From her personal statement: “It took me decades to realize that a sign of a truly strong person is the willingness to ask for help. I share my life experiences with my students. I am present for them. I respect them. I urge them to own their educations — to claim their place in the world.”
Kim Turner, director of Student Activities
From her nominator: “The most important lesson that Kim has taught me is that projects take time. She has always held that good results only come from not only critical thinking, but meticulous research. This lesson is something that is expected in the classroom, but is largely absent among college students in their extracurricular pursuits.”
From her personal statement: “Mentoring students is at the core of what I do because I was, and still am, the recipient of mentoring myself. I know firsthand that mentoring matters.”
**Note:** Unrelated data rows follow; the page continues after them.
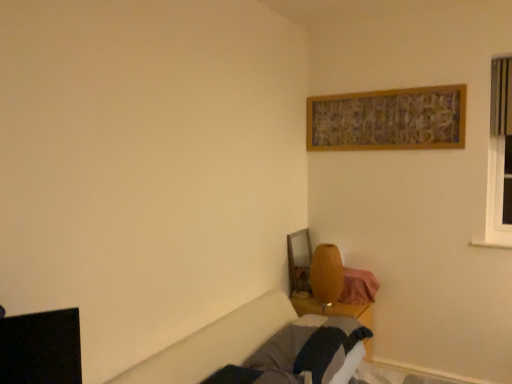 This screenshot has width=512, height=384. What do you see at coordinates (298, 353) in the screenshot?
I see `wooden bed frame at lower right` at bounding box center [298, 353].

What are the coordinates of `wooden bed frame at lower right` in the screenshot? It's located at (298, 353).

From the picture: Measure the distance between point [313,274] and camera.

Point [313,274] is 9.28 feet away from camera.

At what (x,y) coordinates should I click in order to perform the action: click on matte yellow vase at lower center. Please return your answer as a coordinate pair (x, y). Image resolution: width=512 pixels, height=384 pixels. Looking at the image, I should click on (326, 274).

Describe the element at coordinates (326, 274) in the screenshot. This screenshot has width=512, height=384. I see `matte yellow vase at lower center` at that location.

In order to click on wooden bed frame at lower right in this screenshot , I will do `click(298, 353)`.

Is wooden bed frame at lower right to the left or to the right of matte yellow vase at lower center in the image?

wooden bed frame at lower right is positioned on matte yellow vase at lower center's left side.

Relative to matte yellow vase at lower center, is wooden bed frame at lower right in front or behind?

wooden bed frame at lower right is in front of matte yellow vase at lower center.

Which is in front, point (318, 347) or point (336, 298)?

Positioned in front is point (318, 347).

From the image's perspective, is wooden bed frame at lower right on matte yellow vase at lower center?

No.

From a real-world perspective, is wooden bed frame at lower right on matte yellow vase at lower center?

No.

Considering the sizes of objects wooden bed frame at lower right and matte yellow vase at lower center in the image provided, who is thinner, wooden bed frame at lower right or matte yellow vase at lower center?

With smaller width is matte yellow vase at lower center.

Between wooden bed frame at lower right and matte yellow vase at lower center, which one has less height?

wooden bed frame at lower right.

Who is bigger, wooden bed frame at lower right or matte yellow vase at lower center?

With larger size is wooden bed frame at lower right.

Is wooden bed frame at lower right inside the boundaries of matte yellow vase at lower center, or outside?

wooden bed frame at lower right cannot be found inside matte yellow vase at lower center.

Is wooden bed frame at lower right not near matte yellow vase at lower center?

No, wooden bed frame at lower right is in close proximity to matte yellow vase at lower center.

Could you tell me if wooden bed frame at lower right is turned towards matte yellow vase at lower center?

No, wooden bed frame at lower right is not facing towards matte yellow vase at lower center.

Locate an element on the screen. Image resolution: width=512 pixels, height=384 pixels. bed frame beneath the matte yellow vase at lower center (from a real-world perspective) is located at coordinates (298, 353).

Between matte yellow vase at lower center and wooden bed frame at lower right, which one appears on the right side from the viewer's perspective?

A: matte yellow vase at lower center is more to the right.

Which object is closer to the camera, matte yellow vase at lower center or wooden bed frame at lower right?

wooden bed frame at lower right is in front.

Is point (322, 265) positioned behind point (259, 358)?

Yes, it is.

From the image's perspective, between matte yellow vase at lower center and wooden bed frame at lower right, who is located below?

wooden bed frame at lower right, from the image's perspective.

From a real-world perspective, which is physically below, matte yellow vase at lower center or wooden bed frame at lower right?

In real-world perspective, wooden bed frame at lower right is lower.

Between matte yellow vase at lower center and wooden bed frame at lower right, which one has smaller width?

Result: Thinner between the two is matte yellow vase at lower center.

From their relative heights in the image, would you say matte yellow vase at lower center is taller or shorter than wooden bed frame at lower right?

matte yellow vase at lower center is taller than wooden bed frame at lower right.

Looking at the image, does matte yellow vase at lower center seem bigger or smaller compared to wooden bed frame at lower right?

In the image, matte yellow vase at lower center appears to be smaller than wooden bed frame at lower right.

Does matte yellow vase at lower center contain wooden bed frame at lower right?

Definitely not — wooden bed frame at lower right is not inside matte yellow vase at lower center.

Is matte yellow vase at lower center in contact with wooden bed frame at lower right?

No, matte yellow vase at lower center is not beside wooden bed frame at lower right.

Is matte yellow vase at lower center facing away from wooden bed frame at lower right?

That's not correct — matte yellow vase at lower center is not looking away from wooden bed frame at lower right.

At what (x,y) coordinates should I click in order to perform the action: click on bed frame below the matte yellow vase at lower center (from a real-world perspective). Please return your answer as a coordinate pair (x, y). Looking at the image, I should click on (298, 353).

Locate an element on the screen. Image resolution: width=512 pixels, height=384 pixels. table lamp above the wooden bed frame at lower right (from the image's perspective) is located at coordinates (326, 274).

The height and width of the screenshot is (384, 512). What are the coordinates of `table lamp behind the wooden bed frame at lower right` in the screenshot? It's located at (326, 274). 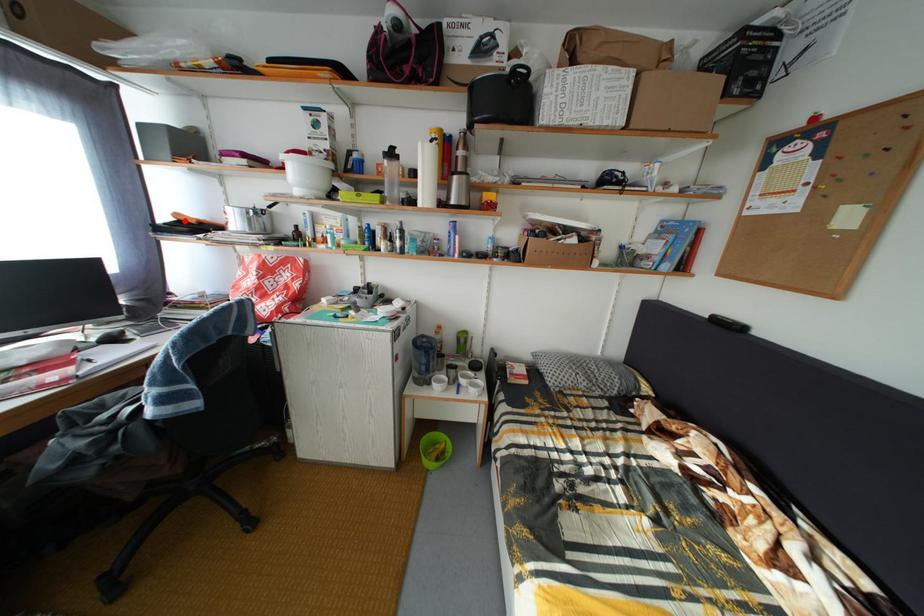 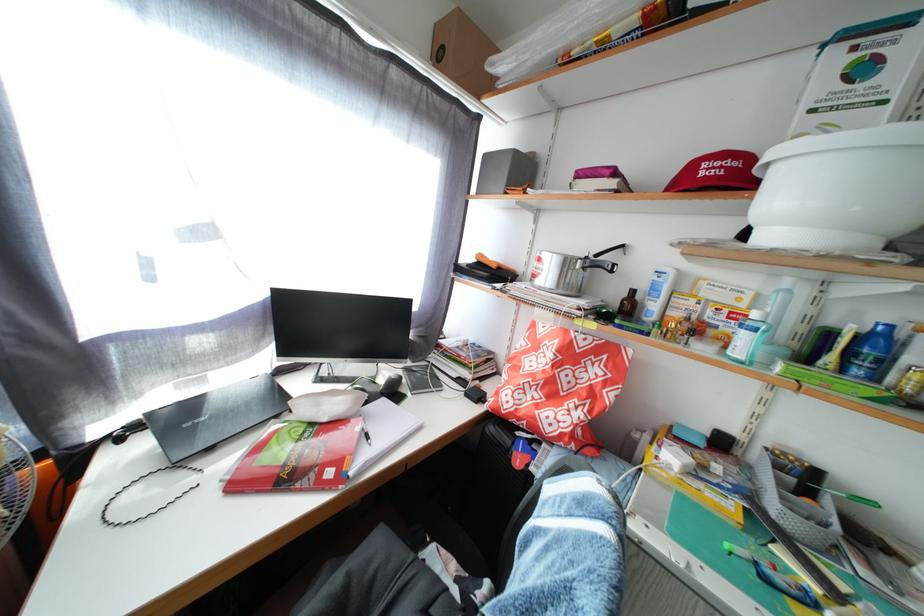 Question: I am providing you with two images of the same scene from different viewpoints. A red point is marked on the first image. Can you still see the location of the red point in image 2?

Choices:
 (A) Yes
 (B) No

Answer: (A) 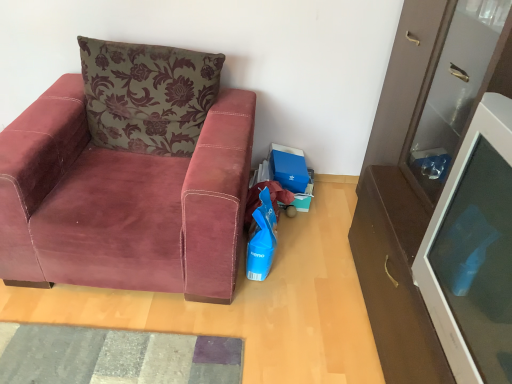 Where is `velvet maroon armchair at left`? This screenshot has height=384, width=512. velvet maroon armchair at left is located at coordinates (129, 175).

I want to click on velvet floral pillow at upper left, so click(x=147, y=95).

What is the approximate width of velvet floral pillow at upper left?

12.54 inches.

Image resolution: width=512 pixels, height=384 pixels. I want to click on textured gray mat at lower left, so click(114, 356).

You are a GUI agent. You are given a task and a screenshot of the screen. Output one action in this format:
    pyautogui.click(x=<x>, y=<y>)
    Task: Click on the white glossy cabinet at right
    This screenshot has width=512, height=384.
    Given the screenshot: What is the action you would take?
    pyautogui.click(x=414, y=182)

Is velvet floral pillow at upper left looking in the opposite direction of white glossy cabinet at right?

velvet floral pillow at upper left is not turned away from white glossy cabinet at right.

The image size is (512, 384). I want to click on pillow behind the white glossy cabinet at right, so click(x=147, y=95).

From the image's perspective, between velvet floral pillow at upper left and white glossy cabinet at right, which one is located above?

velvet floral pillow at upper left, from the image's perspective.

Which is more to the left, white glossy cabinet at right or textured gray mat at lower left?

textured gray mat at lower left is more to the left.

Locate an element on the screen. The image size is (512, 384). cabinetry that appears in front of the textured gray mat at lower left is located at coordinates (414, 182).

Is white glossy cabinet at right oriented away from textured gray mat at lower left?

No, white glossy cabinet at right is not facing away from textured gray mat at lower left.

From a real-world perspective, between white glossy cabinet at right and textured gray mat at lower left, who is vertically higher?

white glossy cabinet at right is physically above.

Between white glossy cabinet at right and velvet floral pillow at upper left, which one appears on the left side from the viewer's perspective?

Positioned to the left is velvet floral pillow at upper left.

Would you say white glossy cabinet at right is outside velvet floral pillow at upper left?

Absolutely, white glossy cabinet at right is external to velvet floral pillow at upper left.

From the image's perspective, between white glossy cabinet at right and velvet floral pillow at upper left, which one is located above?

velvet floral pillow at upper left is shown above in the image.

From a real-world perspective, between white glossy cabinet at right and velvet floral pillow at upper left, who is vertically higher?

In real-world perspective, white glossy cabinet at right is above.

Based on the photo, is velvet maroon armchair at left completely or partially outside of velvet floral pillow at upper left?

Yes, velvet maroon armchair at left is not within velvet floral pillow at upper left.

Find the location of a particular element. chair in front of the velvet floral pillow at upper left is located at coordinates coord(129,175).

Would you consider velvet maroon armchair at left to be distant from velvet floral pillow at upper left?

No.

Is velvet floral pillow at upper left shorter than textured gray mat at lower left?

In fact, velvet floral pillow at upper left may be taller than textured gray mat at lower left.

From a real-world perspective, who is located lower, velvet floral pillow at upper left or textured gray mat at lower left?

textured gray mat at lower left.

Is the surface of velvet floral pillow at upper left in direct contact with textured gray mat at lower left?

velvet floral pillow at upper left and textured gray mat at lower left are not in contact.

Is textured gray mat at lower left located within velvet floral pillow at upper left?

No, textured gray mat at lower left is not a part of velvet floral pillow at upper left.

Is textured gray mat at lower left far away from velvet floral pillow at upper left?

textured gray mat at lower left is actually quite close to velvet floral pillow at upper left.

Which object is closer to the camera, textured gray mat at lower left or velvet floral pillow at upper left?

textured gray mat at lower left is closer to the camera.

Is textured gray mat at lower left aimed at velvet floral pillow at upper left?

No.

Consider the image. From a real-world perspective, is white glossy cabinet at right positioned over velvet maroon armchair at left based on gravity?

Correct, in the physical world, white glossy cabinet at right is higher than velvet maroon armchair at left.

Can you tell me how much white glossy cabinet at right and velvet maroon armchair at left differ in facing direction?

86.9 degrees separate the facing orientations of white glossy cabinet at right and velvet maroon armchair at left.

Is white glossy cabinet at right positioned with its back to velvet maroon armchair at left?

white glossy cabinet at right does not have its back to velvet maroon armchair at left.

Based on the photo, in the image, is white glossy cabinet at right positioned in front of or behind velvet maroon armchair at left?

white glossy cabinet at right is in front of velvet maroon armchair at left.

Where is `cabinetry below the velvet floral pillow at upper left (from the image's perspective)`? The image size is (512, 384). cabinetry below the velvet floral pillow at upper left (from the image's perspective) is located at coordinates (414, 182).

This screenshot has width=512, height=384. What are the coordinates of `mat below the white glossy cabinet at right (from a real-world perspective)` in the screenshot? It's located at tap(114, 356).

Estimate the real-world distances between objects in this image. Which object is closer to velvet maroon armchair at left, white glossy cabinet at right or textured gray mat at lower left?

textured gray mat at lower left is closer to velvet maroon armchair at left.

Looking at this image, estimate the real-world distances between objects in this image. Which object is further from white glossy cabinet at right, velvet floral pillow at upper left or textured gray mat at lower left?

velvet floral pillow at upper left is further to white glossy cabinet at right.

Consider the image. Looking at the image, which one is located further to velvet floral pillow at upper left, textured gray mat at lower left or velvet maroon armchair at left?

textured gray mat at lower left is further to velvet floral pillow at upper left.

Which object lies nearer to the anchor point velvet maroon armchair at left, white glossy cabinet at right or velvet floral pillow at upper left?

velvet floral pillow at upper left.

Estimate the real-world distances between objects in this image. Which object is closer to velvet maroon armchair at left, velvet floral pillow at upper left or textured gray mat at lower left?

The object closer to velvet maroon armchair at left is velvet floral pillow at upper left.

Which object lies nearer to the anchor point white glossy cabinet at right, velvet maroon armchair at left or velvet floral pillow at upper left?

velvet maroon armchair at left lies closer to white glossy cabinet at right than the other object.

Looking at this image, which object lies further to the anchor point white glossy cabinet at right, velvet maroon armchair at left or textured gray mat at lower left?

textured gray mat at lower left.

From the image, which object appears to be nearer to velvet maroon armchair at left, textured gray mat at lower left or white glossy cabinet at right?

textured gray mat at lower left lies closer to velvet maroon armchair at left than the other object.

The image size is (512, 384). I want to click on pillow located between textured gray mat at lower left and white glossy cabinet at right in the left-right direction, so click(x=147, y=95).

This screenshot has width=512, height=384. Find the location of `mat between velvet maroon armchair at left and white glossy cabinet at right in the horizontal direction`. mat between velvet maroon armchair at left and white glossy cabinet at right in the horizontal direction is located at coordinates (114, 356).

Locate an element on the screen. chair that lies between velvet floral pillow at upper left and textured gray mat at lower left from top to bottom is located at coordinates (129, 175).

You are a GUI agent. You are given a task and a screenshot of the screen. Output one action in this format:
    pyautogui.click(x=<x>, y=<y>)
    Task: Click on the pillow between velvet maroon armchair at left and white glossy cabinet at right in the horizontal direction
    
    Given the screenshot: What is the action you would take?
    tap(147, 95) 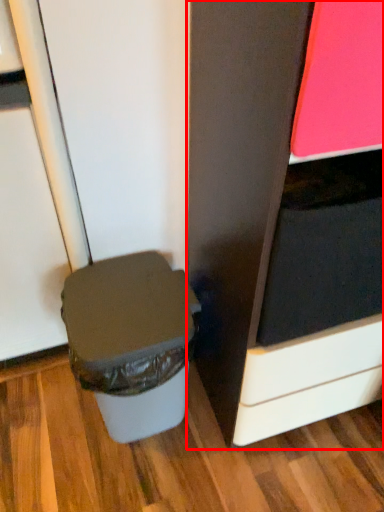 Question: From the image's perspective, where is cabinetry (annotated by the red box) located in relation to waste container in the image?

Choices:
 (A) below
 (B) above

Answer: (B)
Wendy Williams, Ph.D., associate professor of professional practice, John V. Roach Honors College
From her nominator: “Dr. Williams taught me, above all, the power of being intentional with our actions and our emotions. I had hurled myself off the deep end and she provided an outlet for me to work through what had been stuck in my head. She also gave me a space and opportunity to be a mentor in the classroom, which launched me into my teaching career in my graduate program.”
From her personal statement: “Although only one of my courses is titled Empathy, in reality all of my courses are about empathy. In my classes, I ask students to step outside of their familiar social communities and connect with unfamiliar ones. Experiential learning plays an important role in this endeavor. I offer opportunities to engage the global community (at TCU and beyond) so that students can gain real-world experience.”